The Short Pause
Too many people have lost hope and connection. The Short Pause is a moment to step away from the noise and remember—it doesn’t have to be this way. If you're tired of all the negativity and ugliness, and you're craving good stories and honest truth, join Curt for a short pause that just might lift your day.
The Short Pause
What Exactly Is Happiness?
In this episode, I revisit a September afternoon in Detroit that turned out to be one of the best days of my life — not because I was chasing something, but because, for once, I wasn’t.
Hey... where’s all this happiness everyone keeps talking about?
Welcome back to The Short Pause.
When I was younger, I did a lot of chasing...
Chasing the girl.
The next opportunity.
That big promotion.
And… yeah, another girl.
Chasing happiness.
Sometime in my 40s, I remember thinking... When exactly do you “make it”?
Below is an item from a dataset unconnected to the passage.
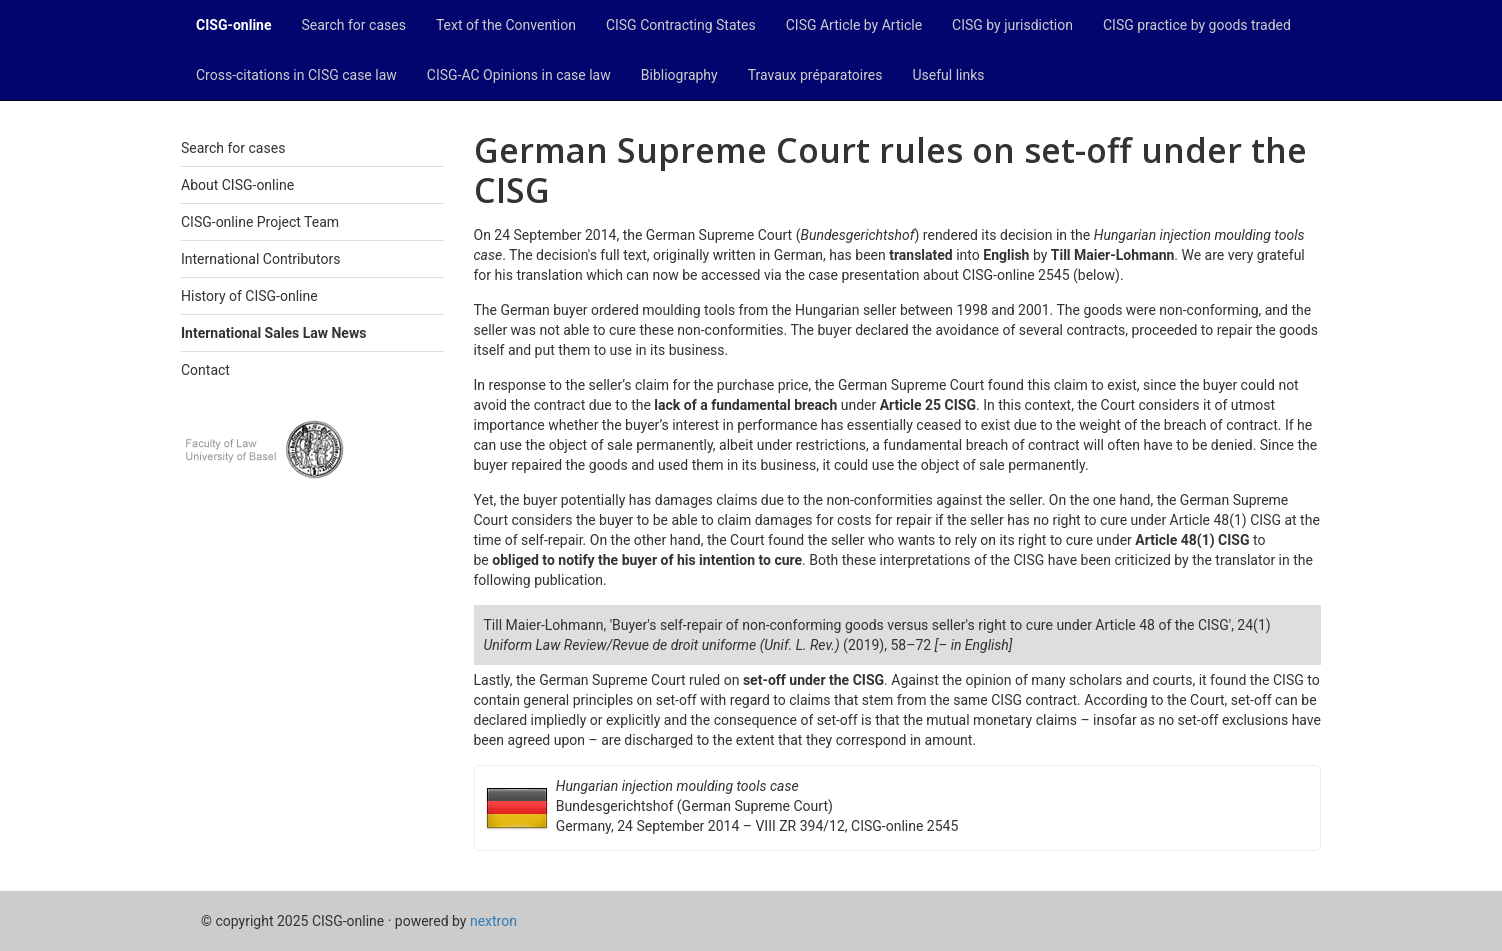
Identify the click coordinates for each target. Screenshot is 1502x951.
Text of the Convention (506, 25)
Is it how much you’re making?
The car you’re driving?
The attention your looking for?
When do you actually get to call yourself “happy”?
The more the calendar flips by, the more one regret echoes louder than the rest:
I did too much chasing.
Recently, a young woman at work asked me,
"What was your best day ever?"
The easy answers would be:
“My wedding day.”
Or
“The day my daughters were born.”
Of course, those were great days — but honestly, I was scared to death.
It didn’t take long for another day to rise up in my memory.
September 27, 1999.
The day the last major league game was played at the corner of Michigan and Trumbull in Detroit. Tiger Stadium. Opened April 20, 1912 — the same week the Titanic sank.
Imagine the greats who played there: From Ty Cobb and Babe Ruth to Al Kaline and Allan Trammel.
I was a radio reporter back then, and I had media credentials that got me on the field.
I interviewed the legendary voice of the Tigers, Ernie Harwell. (Insert sound)
I scraped blue paint off the dugout.
Collected dirt in a Ziploc bag.
Snagged a ball from the infield.
And I watched the final pitch ever thrown from that mound — flashbulbs exploding like fireworks all around.
One of my best days.
On that day at “The Corner,” I hadn’t arrived where happiness lives.
Some people would’ve been miserable there — in that crumbling old stadium with 50,000 strangers.
But for me, it was perfect.
Because I wasn’t chasing anything.
I was a 33-year-old man — and a 7-year-old boy.
Without even trying, I soaked in every last minute.
And maybe... that’s all happiness really is.
We spend so much of life sprinting toward something —
convinced that happiness is waiting at some finish line.
But maybe it’s never been about arrival.
Maybe the best moments aren’t about chasing anything at all...
but about catching yourself fully alive, in just one moment.
That’s where I found myself — one afternoon at the old ballpark.
And maybe that’s the real invitation.
To imagine there’s a version of you — ten years from now —
begging this version of you to slow down…
to enjoy where you are, just a little bit more.
That way, when someone asks you about your best day...
you just might have a hard time picking one.